A widower lived on the top floor. Finding his siesta interrupted, he would lurk behind the doors of his apartment, his eyes glued to the spy hole. He would emerge just at the moment the breathless 10-year-old winner, having reached the top floor, was getting ready to celebrate. Grabbing the offender by his neck he would proceed to deliver a short lecture on the controversial subject of ‘how to live one’s life’. “Running around all day is fine, boy, but there are more serious things in life. Don’t squander your time. Halt, step back, and refocus. Ask yourself questions: Who am I? What am I doing? Where am I going?” He would make the boy repeat the three questions after him, then loosen his grip. Liberated, the boy would leap down the stairs, back to his waiting, giggling gang, the three Ws already a fading memory.
Novelists from the sub-continent might benefit by taking a break from compulsive writing, and asking themselves: Who am I? Why have I chosen to write novels? Do I have a story to tell? Clearly, Moni Mohsin failed to pose these questions before embarking on her mission and the result is a disaster.
Nine-year-old Laila is spending her winter vacation at her family estate in Sabzbag, along with ayah and grandma.

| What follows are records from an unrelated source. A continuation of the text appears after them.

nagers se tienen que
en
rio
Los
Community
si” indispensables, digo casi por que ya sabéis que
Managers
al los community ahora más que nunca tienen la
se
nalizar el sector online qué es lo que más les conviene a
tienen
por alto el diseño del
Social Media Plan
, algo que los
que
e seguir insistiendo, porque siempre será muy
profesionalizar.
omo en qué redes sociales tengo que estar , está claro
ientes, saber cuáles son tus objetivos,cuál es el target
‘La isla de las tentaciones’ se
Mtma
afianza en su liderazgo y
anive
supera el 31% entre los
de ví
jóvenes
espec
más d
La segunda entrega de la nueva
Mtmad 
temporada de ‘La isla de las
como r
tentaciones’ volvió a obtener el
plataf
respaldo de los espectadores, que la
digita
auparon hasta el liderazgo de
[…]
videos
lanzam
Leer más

For company she has Rani, the teenage granddaughter of a family retainer. Rani falls in love, gets pregnant and hell breaks loose in feudal Pakistan. The fundamental premise is rich with possibility: the friendship between two young girls, both inhabiting the same physical space but belonging to differ ent social realms. But Moni is not content with writing a simple, coming-ofage tale, she also wants this to be a coming-of-age story of a country. Can any novel from the subcontinent be taken seriously unless it talks about the nation? The 1971 war hovers in the background, an unwilling, faceless servant to the watery plot.

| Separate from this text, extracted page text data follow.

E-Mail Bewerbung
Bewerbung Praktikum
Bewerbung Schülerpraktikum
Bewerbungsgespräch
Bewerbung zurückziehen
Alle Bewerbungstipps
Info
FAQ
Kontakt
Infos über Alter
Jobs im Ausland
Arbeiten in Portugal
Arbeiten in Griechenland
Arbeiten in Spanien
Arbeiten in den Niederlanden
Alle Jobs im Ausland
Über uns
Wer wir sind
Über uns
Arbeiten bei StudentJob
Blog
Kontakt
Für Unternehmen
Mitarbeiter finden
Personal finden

The tone is highly uneven. Parts of the novel read like an Enid Blyton family saga (Laila’s mother asks her children to ‘pipe down’), parts like an Inspector Ghote whodunit. Some of the romantic passages could be straight out of Mills and Boon: “the whispering squirt of perfume”, “a crimson bud of jealousy unfurled in Laila’s stomach”, and, my favourite, “Rani shut her eyes and savoured the feathery caress of his voice.” Like a bad Balaji scriptwriter, she uses coincidence to further the narrative. Weeks after a murder, a passing policeman chances upon his quarry lying drunk in a gutter, muttering his victim’s name. Convenient. Some descriptions come dangerously close to corny television: “…Rani’s face would drift before her closed eyelids, wavy, frondlike, a reflection on water…The image would dissolve suddenly, as if a stone had been hurled into water.”

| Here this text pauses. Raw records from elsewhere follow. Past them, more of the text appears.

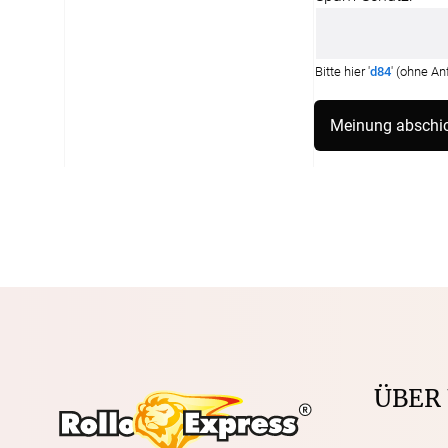
Bitte hier '
d84
' (ohne A
ÜBER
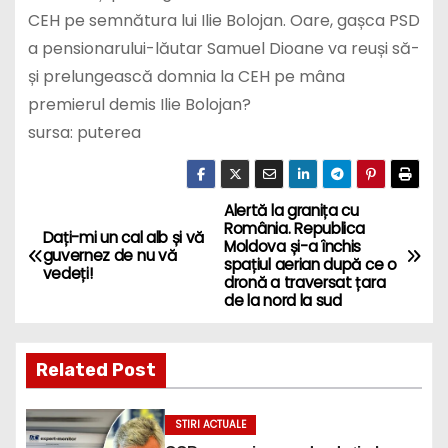
CEH pe semnătura lui Ilie Bolojan. Oare, gașca PSD
a pensionarului-lăutar Samuel Dioane va reuși să-
și prelungească domnia la CEH pe mâna
premierul demis Ilie Bolojan?
sursa: puterea
Alertă la granița cu
P
România. Republica
Dați-mi un cal alb și vă
Moldova și-a închis
o
guvernez de nu vă
spațiul aerian după ce o
vedeți!
dronă a traversat țara
s
de la nord la sud
t
Related Post
n
a
STIRI ACTUALE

There are more clichés. The “spicy, buttery aroma of fried samosas” wafts across rooms that smell of “just-dried limewash.” A Keralite nun stuck in rural Pakistan, yearns for Kerala: “I can still smell the banana groves, you know. And taste the sea breezes and the coconut.” Mohsin forgot the coffee.
Laila’s grandmother, Sardar Begum, is the only character who comes alive in the entire novel. Anyone with a Punjabi granny will be able to recognise in Begum a classic type: “She yearned for the big masculine world outside; for news of local elections won and lost…fluctuations in the market.” While the husband reads Hafiz and Ibn Khaldun, she minutely examines “registers and ledgers”. After his death she takes over, becoming a far more efficient farmer than him. She prefers to remember her placid and bookish husband with an atypical gilt-framed photograph: “It showed a portly, young man in jodhpurs and turban astride a stallion, with a falcon perched on his wrist.”
Palash Krishna Mehrotra teaches at Doon School.